A Patna court on Friday ordered the confiscation of disproportionate assets of a suspended mines official, Shyam Nandan Singh, under the provisions of the Bihar Special Courts Act, 2009.

The act allows the vigilance investigation bureau to confiscate unaccounted wealth of any public servant facing charges of corruption even before being convicted by the court concerned.

The special vigilance judge, Nand Kumar Srivastava, approved the vigilance bureau official’s petition seeking confiscation of ill-gotten wealth of Singh, who is also a former mines inspector of Gaya.

Singh, a resident of Kohra village in Arwal district, has been accused of amassing property worth Rs 59.42 lakh disproportionate to his known sources of income during the check period from April 1982 to April 2011. The court, however, allowed the vigilance bureau to seize Singh’s unaccounted wealth to the tune of Rs 47.15 lakh only.

The mines official has been asked to hand over the property to the Patna district administration within a month.

According to the chargesheet filed in the vigilance court, the suspended mines department official owns properties at three places in Patna and a three-storied building in Gaya urban area among other assets.

“The charges of financial irregularities were found to be true against Singh when the former district magistrate of Gaya had ordered a probe in 2011,” a senior bureau official said, adding that the bureau was asked to probe the disproportionate assets charge only.

Singh is the ninth public servant against whom the court has so far ordered confiscation of disproportionate assets.

Patna High Court confirmed the cases of three public servants — former IAS officer S.S. Verma, former IPS officer Narain Mishra and former Patna district treasury assistant Girish Kumar. The cases of former Rajbhasha director D.N. Choudhary and former motor vehicle inspector Raghuvansh Kuer are still pending before the high court.

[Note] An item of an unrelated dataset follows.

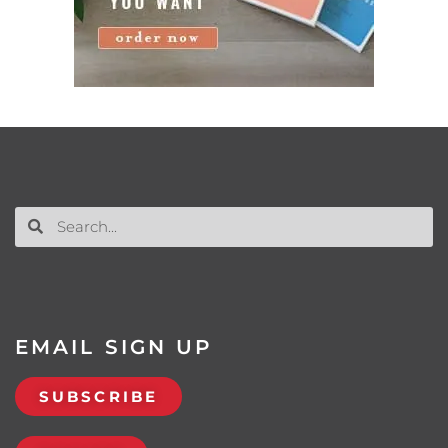
EMAIL SIGN UP
SUBSCRIBE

The state government has also decided to confiscate the property of corrupt public servants of the state who have purchased assets outside the state. “The government is formulating the strategy to confiscate the property of corrupt public servants outside the state,” a senior bureau official said.

The bureau has come to know about public servants possessing ill-gotten wealth in Uttar Pradesh, Jharkhand, Karnataka, Bengal, Madhya Pradesh and New Delhi.